Judicial Watch argues that Judge Anna Diggs Taylor had a conflict of interest in the NSA surveillance case because (1) one of the plaintiffs was the ACLU, (2) Judge Taylor is a Trustee of an organization that donated tens of thousands of dollars to the ACLU, and (3) the organization states that its donations are approved by its Trustees, thus indicating that Judge Taylor was personally involved in directing resources to the very advocacy group that came before her.
Clearly, this was an issue that Judge Taylor should have disclosed to the parties (as even a NY Times article quoting liberal legal ethics scholar Stephen Gillers concedes), but Orin Kerr and Patterico are less than impressed by the charge.
This is, I should stress, not a financial conflict – Judge Taylor’s finances are unaffected by this case, as are those of the organization for which she is a trustee. The question is one of impartiality – can the judge be impartial, or would a litigant expect a fair hearing, where the case is advocacy litigation brpught by an advocacy group financially supported by the judge? Now, I tend towards the view that legal ethics standards shouldn’t be unrealistic; judges live in the real world, they have opinions, and they do not come to the bench as a blank slate. The real question is, if you knew nothing else about this judge’s background and hadn’t had any proceedings yet before her, would you want a different judge if you discovered this connection to one of the parties? I think, were I the government, I might have. But much would depend on the facts – if the donation is one of many and not a large proportion of the organization’s budget, it doesn’t necessarily say a lot about the judge’s views, whereas if she is helping steer a major proportion of the group’s funds to promote the ACLU’s mission, that’s rather a different story.

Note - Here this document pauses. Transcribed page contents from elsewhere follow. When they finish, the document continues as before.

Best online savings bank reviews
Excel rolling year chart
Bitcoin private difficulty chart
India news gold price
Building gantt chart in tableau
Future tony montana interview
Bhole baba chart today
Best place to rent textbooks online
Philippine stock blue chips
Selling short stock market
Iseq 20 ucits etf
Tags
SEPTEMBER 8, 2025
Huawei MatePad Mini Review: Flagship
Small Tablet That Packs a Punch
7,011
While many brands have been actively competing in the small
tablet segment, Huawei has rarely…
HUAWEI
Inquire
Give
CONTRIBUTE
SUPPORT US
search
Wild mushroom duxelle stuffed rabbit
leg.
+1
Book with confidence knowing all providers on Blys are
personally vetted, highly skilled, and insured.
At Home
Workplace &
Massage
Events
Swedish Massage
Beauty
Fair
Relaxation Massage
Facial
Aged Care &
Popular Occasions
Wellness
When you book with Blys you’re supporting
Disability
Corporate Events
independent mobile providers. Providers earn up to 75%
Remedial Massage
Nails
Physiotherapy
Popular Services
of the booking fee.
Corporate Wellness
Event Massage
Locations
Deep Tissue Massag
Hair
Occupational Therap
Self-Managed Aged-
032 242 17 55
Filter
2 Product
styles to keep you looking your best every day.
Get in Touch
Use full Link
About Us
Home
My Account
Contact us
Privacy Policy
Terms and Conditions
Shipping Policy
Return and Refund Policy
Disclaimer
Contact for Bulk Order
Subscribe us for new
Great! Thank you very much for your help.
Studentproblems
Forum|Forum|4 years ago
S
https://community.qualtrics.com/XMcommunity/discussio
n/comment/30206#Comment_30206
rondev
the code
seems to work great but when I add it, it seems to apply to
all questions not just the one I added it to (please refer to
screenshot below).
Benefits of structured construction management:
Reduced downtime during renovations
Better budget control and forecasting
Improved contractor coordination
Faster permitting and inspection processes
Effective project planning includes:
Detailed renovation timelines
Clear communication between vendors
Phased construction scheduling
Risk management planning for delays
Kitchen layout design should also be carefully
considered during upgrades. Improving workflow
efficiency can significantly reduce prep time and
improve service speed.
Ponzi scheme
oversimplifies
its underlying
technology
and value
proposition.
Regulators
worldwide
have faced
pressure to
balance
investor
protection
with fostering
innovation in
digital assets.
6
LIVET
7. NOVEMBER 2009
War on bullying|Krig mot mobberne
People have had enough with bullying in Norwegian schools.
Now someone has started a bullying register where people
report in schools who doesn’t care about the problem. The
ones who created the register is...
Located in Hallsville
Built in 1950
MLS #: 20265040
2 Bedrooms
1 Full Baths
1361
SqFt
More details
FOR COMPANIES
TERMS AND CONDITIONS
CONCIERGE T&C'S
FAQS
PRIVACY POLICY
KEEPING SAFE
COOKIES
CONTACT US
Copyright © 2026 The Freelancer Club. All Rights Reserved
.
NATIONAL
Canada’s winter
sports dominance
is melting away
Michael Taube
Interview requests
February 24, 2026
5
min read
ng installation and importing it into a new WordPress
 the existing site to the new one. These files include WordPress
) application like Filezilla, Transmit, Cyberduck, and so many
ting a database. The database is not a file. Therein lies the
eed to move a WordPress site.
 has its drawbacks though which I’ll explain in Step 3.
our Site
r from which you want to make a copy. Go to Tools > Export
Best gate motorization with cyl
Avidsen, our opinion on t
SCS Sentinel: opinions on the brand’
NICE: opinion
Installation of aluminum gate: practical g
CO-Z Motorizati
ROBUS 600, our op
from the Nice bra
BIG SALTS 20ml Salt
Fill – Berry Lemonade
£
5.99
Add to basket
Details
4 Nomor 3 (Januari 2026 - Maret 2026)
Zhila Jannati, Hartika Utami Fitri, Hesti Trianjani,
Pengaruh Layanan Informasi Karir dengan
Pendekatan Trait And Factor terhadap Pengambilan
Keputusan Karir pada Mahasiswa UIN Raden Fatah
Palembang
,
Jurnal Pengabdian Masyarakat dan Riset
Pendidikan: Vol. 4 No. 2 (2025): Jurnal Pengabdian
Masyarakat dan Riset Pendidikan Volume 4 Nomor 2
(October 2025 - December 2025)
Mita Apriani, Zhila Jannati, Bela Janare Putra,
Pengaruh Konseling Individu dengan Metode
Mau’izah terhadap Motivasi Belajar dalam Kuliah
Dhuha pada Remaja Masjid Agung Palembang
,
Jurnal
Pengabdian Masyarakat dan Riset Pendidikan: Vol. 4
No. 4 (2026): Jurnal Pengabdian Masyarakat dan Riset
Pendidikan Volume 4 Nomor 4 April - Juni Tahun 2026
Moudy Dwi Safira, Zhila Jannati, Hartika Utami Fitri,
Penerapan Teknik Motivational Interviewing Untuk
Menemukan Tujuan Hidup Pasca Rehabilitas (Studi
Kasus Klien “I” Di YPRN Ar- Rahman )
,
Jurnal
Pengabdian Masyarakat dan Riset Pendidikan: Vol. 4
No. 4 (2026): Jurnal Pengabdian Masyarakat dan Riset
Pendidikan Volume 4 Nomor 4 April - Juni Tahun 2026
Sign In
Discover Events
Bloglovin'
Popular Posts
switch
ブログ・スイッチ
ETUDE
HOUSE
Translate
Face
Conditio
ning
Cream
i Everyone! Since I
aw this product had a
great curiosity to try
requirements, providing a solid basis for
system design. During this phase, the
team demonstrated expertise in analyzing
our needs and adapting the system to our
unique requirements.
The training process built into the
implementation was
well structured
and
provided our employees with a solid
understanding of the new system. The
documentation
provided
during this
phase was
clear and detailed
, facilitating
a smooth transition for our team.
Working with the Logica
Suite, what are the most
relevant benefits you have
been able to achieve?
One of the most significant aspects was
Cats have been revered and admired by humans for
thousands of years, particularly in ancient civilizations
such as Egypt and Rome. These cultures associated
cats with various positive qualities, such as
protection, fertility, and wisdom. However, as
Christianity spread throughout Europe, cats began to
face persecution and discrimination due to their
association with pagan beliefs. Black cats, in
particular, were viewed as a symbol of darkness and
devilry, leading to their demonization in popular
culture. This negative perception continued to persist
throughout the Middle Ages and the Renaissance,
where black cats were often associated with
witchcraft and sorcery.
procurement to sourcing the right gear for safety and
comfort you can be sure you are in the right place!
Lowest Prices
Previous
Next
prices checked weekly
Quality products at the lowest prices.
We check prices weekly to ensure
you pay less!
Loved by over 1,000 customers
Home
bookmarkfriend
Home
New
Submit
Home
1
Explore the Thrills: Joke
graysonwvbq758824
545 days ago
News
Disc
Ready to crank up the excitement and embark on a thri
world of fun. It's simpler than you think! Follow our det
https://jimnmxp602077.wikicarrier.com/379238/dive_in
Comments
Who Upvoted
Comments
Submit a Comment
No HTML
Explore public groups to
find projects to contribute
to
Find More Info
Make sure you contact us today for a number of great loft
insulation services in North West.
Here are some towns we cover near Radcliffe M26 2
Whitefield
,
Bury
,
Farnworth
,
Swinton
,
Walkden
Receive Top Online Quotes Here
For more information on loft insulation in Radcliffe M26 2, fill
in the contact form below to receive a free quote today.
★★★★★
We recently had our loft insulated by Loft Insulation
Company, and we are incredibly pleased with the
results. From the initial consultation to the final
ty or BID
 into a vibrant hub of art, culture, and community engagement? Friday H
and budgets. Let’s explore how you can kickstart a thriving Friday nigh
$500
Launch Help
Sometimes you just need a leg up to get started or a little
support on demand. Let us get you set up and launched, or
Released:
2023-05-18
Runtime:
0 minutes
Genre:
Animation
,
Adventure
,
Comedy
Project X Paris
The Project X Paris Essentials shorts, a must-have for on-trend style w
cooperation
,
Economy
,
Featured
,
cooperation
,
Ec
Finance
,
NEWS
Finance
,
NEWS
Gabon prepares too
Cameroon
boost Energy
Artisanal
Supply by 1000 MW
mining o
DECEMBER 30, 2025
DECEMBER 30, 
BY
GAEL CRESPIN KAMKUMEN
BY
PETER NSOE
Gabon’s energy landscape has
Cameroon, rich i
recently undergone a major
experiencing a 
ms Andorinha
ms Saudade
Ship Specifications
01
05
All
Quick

(This is one way in which the whole absurd Vanguard-Alito flap was obviously ridiculous – given the minuscule and attenuated nature of then-Judge Alito’s interest in Vanguard, no reasonable person would have cared unless they already had some other reason to want him off the case. The kerfuffle over Justice Scalia going hunting with Dick Cheney is perhaps a bit closer, but the recusal standards for Supreme Court Justices have to recognize that most of them have ties to major players in DC politics).
Anyway, this is hardly a serious sin, but it’s not a frivolous issue, either. (More serious is Judge Taylor’s record of interference in the Michigan affirmative action cases when her husband was a regent of the University and thus effectively a party to the case).
UPDATE: The New York Times (!) agrees.